God’s covenant with Abraham was to establish him as the father of a great nation and that all nations would be blessed through his Seed. Through Moses God rescued His people from slavery. He entered into another covenant with them which formed structures of right and wrong for God’s people to live in the Promised Land. This established Abraham’s descendants as a great nation. The importance of obedience to God is detailed with blessings and curses, with the purpose being that His nation would be a witness to the other nations. Under King David, God made a covenant with David, promising he would have a king in his line whose throne would be forever, He will rule perfectly and all nations will be blessed through Him.
Throughout the Old Testament, while God is continually faithful to His people, God’s people failed to live according to the covenant requirements and promises. God’s people were repeatedly unfaithful to Him.
The prophet Jeremiah, quoted in Hebrews 8, predicted a new covenant not written on stone tablets but on the hearts and minds of God’s people, a transforming covenant. Ezekiel also saw the need for hearts to be transformed by God (see Ezekiel 11:18-20 & 36:25-28).
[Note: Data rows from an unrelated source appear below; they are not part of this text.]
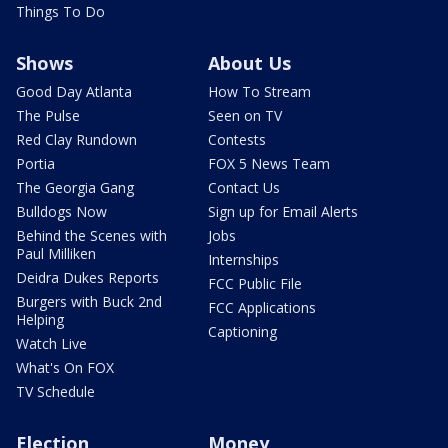
Things To Do
Shows
About Us
Good Day Atlanta
How To Stream
The Pulse
Seen on TV
Red Clay Rundown
Contests
Portia
FOX 5 News Team
The Georgia Gang
Contact Us
Bulldogs Now
Sign up for Email Alerts
Behind the Scenes with
Jobs
Paul Milliken
Internships
Deidra Dukes Reports
FCC Public File
Burgers with Buck 2nd
FCC Applications
Helping
Captioning
Watch Live
What's On FOX
TV Schedule
Election
Money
A wholehearted people, who love Him with all of their being, has been God’s desire from the creation of Adam and Eve.
The old covenant was good, but the law doesn’t have the power to transform hearts. Throughout the old covenant sacrifices had to be made over and over, priests and kings died, and new priests and kings replaced them, each sinful themselves. The law highlights our inability to be holy and our need of rescue by the promised Messiah. We cannot keep our side of the covenant, we deserve separation from God.
Thankfully God breaks into history, in the person of Jesus, and everything is changed! It is not until Jesus that anyone perfectly kept and fulfilled the old covenant. Jesus established the new covenant at the Last Supper when He said, “this cup is the new covenant in my blood. Do this, every time you drink it, in remembrance of me” (1 Corinthians 11:25).
Jesus lived a perfect life according to the law, and died as our sacrifice. He rose three days later, defeating the power of sin and death. His once and for all sacrifice on the cross fulfilled the sacrificial system. Through His sacrifice He makes us holy.
God intervenes in this way so we may have hearts transformed by the indwelling of the Holy Spirit, who brings life. “For we are the temple of the living God, just as God said, “I will live in them and will walk among them, and I will be their God, and they will be my people” (2 Corinthians 6:16). We are now able to worship and serve God wholeheartedly, as we were created to.
Our covenant with God is changed for the better through Jesus. As we couldn’t keep our side of the covenant, so God keeps it for us! He establishes a new covenant based on Jesus’ death and resurrection. We are rescued! We have been made adequate through Christ, He cleanses us and makes us holy. The new covenant is greater than the old one because it provides us with an “eternal redemption” (Hebrews 9:12) God remembers our sins no longer and it provides us with an “eternal inheritance” (Hebrews 9:15).
In Christ, our stone hearts are removed and replaced with hearts of flesh. We are brought from spiritual death to life through the gracious gift of Jesus. He is the eternal King. Through Him all the nations of the earth are blessed. Jesus rescues, redeems, and blesses us beyond measure. In return we are extremely thankful, wholehearted servants of the new covenant.
You are our God, we are your people.
“Now may the God of peace who by the blood of the eternal covenant brought back from the dead the great shepherd of the sheep, our Lord Jesus, equip you with every good thing to do his will, working in us what is pleasing before him through Jesus Christ, to whom be glory forever. Amen.”